WHAT TO DO: In the records below, find the line containing "Flanell, 2 teilig, new" and return it together with every later line, exactly as written; pictures are to be omitted.

PROVIDED RECORDS:
Start of Block

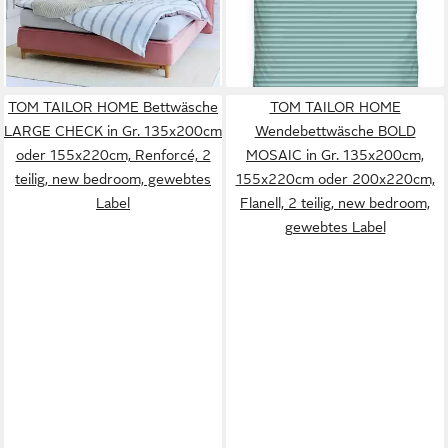
lieferbar - in 3-4 Werktagen bei dir
lieferbar - in 3-4 Werktagen bei dir
TOM TAILOR HOME Bettwäsche
TOM TAILOR HOME
LARGE CHECK in Gr. 135x200cm
Wendebettwäsche BOLD
oder 155x220cm, Renforcé, 2
MOSAIC in Gr. 135x200cm,
teilig, new bedroom, gewebtes
155x220cm oder 200x220cm,
Label
Flanell, 2 teilig, new bedroom,
gewebtes Label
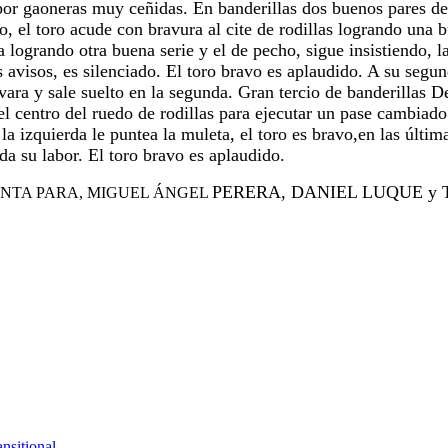
por gaoneras muy ceñidas. En banderillas dos
buenos pares d
, el toro acude con bravura al cite de rodillas logrando
una b
a logrando otra buena serie y el de pecho, sigue insistiendo, 
s avisos, es silenciado. El toro bravo es aplaudido. A su segu
vara y sale suelto en la segunda. Gran tercio de banderillas 
el centro del
ruedo de rodillas para ejecutar un pase cambiad
 la izquierda le puntea
la muleta, el toro es bravo,en las últim
da su labor. El toro bravo
es aplaudido.
PERERA, DANIEL LUQUE y
LA QUINTA PARA, MIGUEL ÁNGEL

End of Block

RESULT:
Flanell, 2 teilig, new bedroom,
gewebtes Label
por gaoneras muy ceñidas. En banderillas dos
buenos pares d
, el toro acude con bravura al cite de rodillas logrando
una b
a logrando otra buena serie y el de pecho, sigue insistiendo, 
s avisos, es silenciado. El toro bravo es aplaudido. A su segu
vara y sale suelto en la segunda. Gran tercio de banderillas 
el centro del
ruedo de rodillas para ejecutar un pase cambiad
 la izquierda le puntea
la muleta, el toro es bravo,en las últim
da su labor. El toro bravo
es aplaudido.
PERERA, DANIEL LUQUE y
LA QUINTA PARA, MIGUEL ÁNGEL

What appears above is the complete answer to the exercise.